Nine percent said they plan to tighten eligibility for health benefits; 8 percent said they plan to drop coverage entirely. Forty-one percent of employers said they are “somewhat” or “very” likely to increase the amount employees pay in premiums….

If only there was, oh, I dunno, some sort of “medicare for all” thingy that could keep costs down while providing health care for everybody and easing the financial burden on employers and employees alike. Hmmm. Nope, that aint gonna happen.

But, if you’re the idealistic type who’d like to try and put pressure on your congresscritters, fell free to give it the old college try. Call your representative to find out where he/she stands on single payer and Rep. Weiner’s amendment. Find your critter here.

Is calling too much effort? Send an email asking for support for the Weiner amendment. It kinda implies that you’re a medical student, but what the hell. Just tell ’em you’re standing up for Weiner, because Weiner stands up for you. Or maybe that you’d like to stick it to the tea baggers with Weiner. Or perhaps tell ’em that, while Republican Weiners are out “hiking the Appalachian Trail,” our Weiner is fighting for Single Payer health care.
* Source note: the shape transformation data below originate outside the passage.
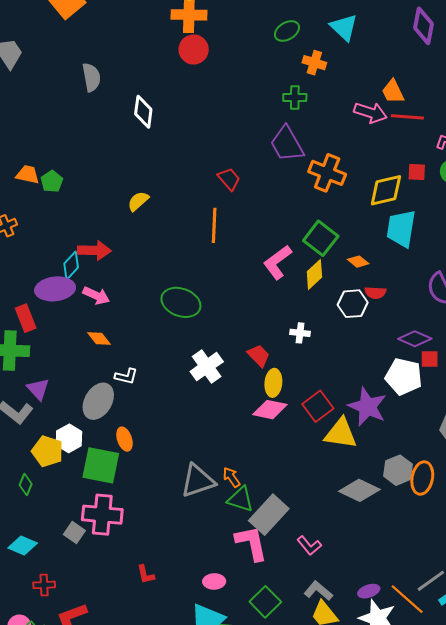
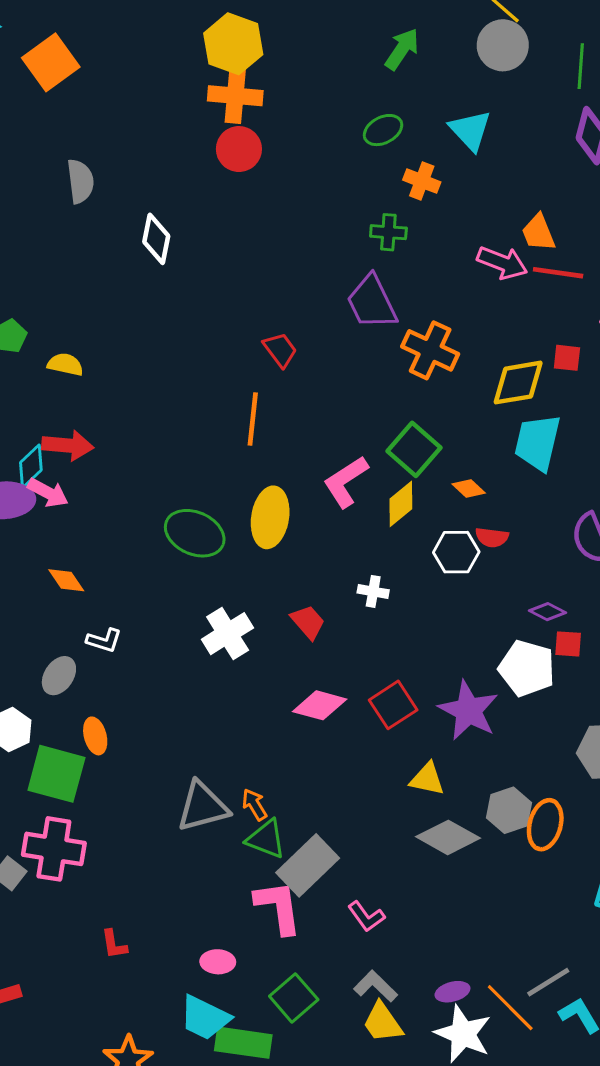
yellow semicircle: (138, 201) -> (65, 364), moved, turned 50
pink arrow: (96, 296) -> (48, 493), moved
purple diamond: (415, 339) -> (547, 612), size x0.7
yellow ellipse: (273, 383) -> (270, 517), moved, size x1.4
gray ellipse: (98, 401) -> (59, 676), size x0.7
yellow triangle: (341, 433) -> (427, 779), moved, size x0.7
Locally, the people have spoken, and it’ll be the woman vs. the really boring Armenian guy (who looks like he’d make a great spokesman for Polygrip®) squaring off in the Syracuse mayoral race in November. Whereas Syracuse is a pretty solid Democratic stronghold, things look good for Syracuse having its first female mayor. But the boring Armenian guy won big in a pretty major upset yesterday, so I wouldn’t count him out.

Well, I see by the old clock on the wall (and there really is a clock on the wall; it’s a bird clock we got as a wedding present that chirps with a different bird song on the hour. Well, it used to, anyway. It hasn’t actually done that in quite a few years; I think it needs a battery or something) that it’s time to head out for the day. Wednesday? Well, it aint Friday, but it’ll have to do.